WORK ORDER – Give the lines below again exactly, starting with the line that holds "Nachfolgend finden Sie" and going on through the line that holds "(zum Aufklappen).".

MATERIAL PROVIDED –
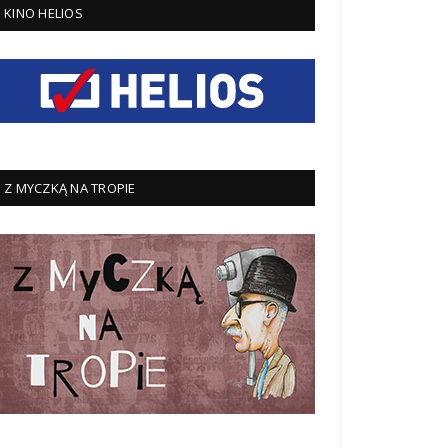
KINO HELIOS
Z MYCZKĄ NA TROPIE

* * *

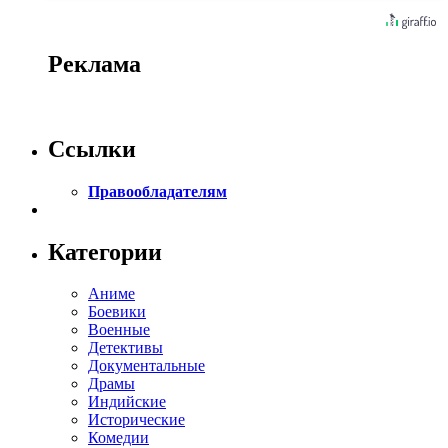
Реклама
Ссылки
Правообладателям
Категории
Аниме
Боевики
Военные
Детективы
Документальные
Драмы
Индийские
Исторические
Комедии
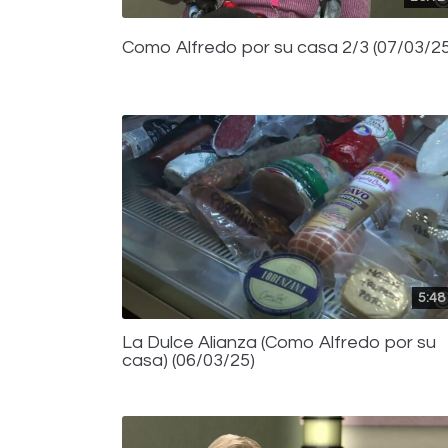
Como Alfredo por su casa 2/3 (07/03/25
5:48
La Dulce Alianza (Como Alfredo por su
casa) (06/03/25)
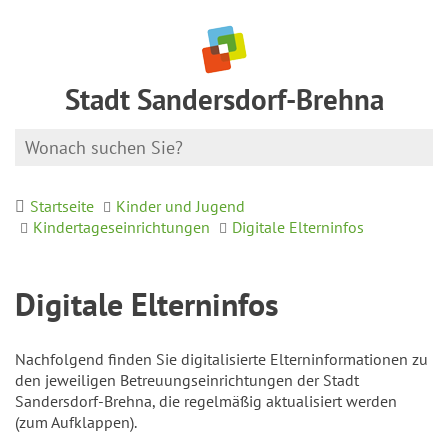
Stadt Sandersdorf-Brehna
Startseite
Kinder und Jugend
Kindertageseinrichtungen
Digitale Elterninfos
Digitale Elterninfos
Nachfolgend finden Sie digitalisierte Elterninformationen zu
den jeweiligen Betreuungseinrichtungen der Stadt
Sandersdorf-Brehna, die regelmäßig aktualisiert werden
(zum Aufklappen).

EXERCISE ANSWER –
Nachfolgend finden Sie digitalisierte Elterninformationen zu
den jeweiligen Betreuungseinrichtungen der Stadt
Sandersdorf-Brehna, die regelmäßig aktualisiert werden
(zum Aufklappen).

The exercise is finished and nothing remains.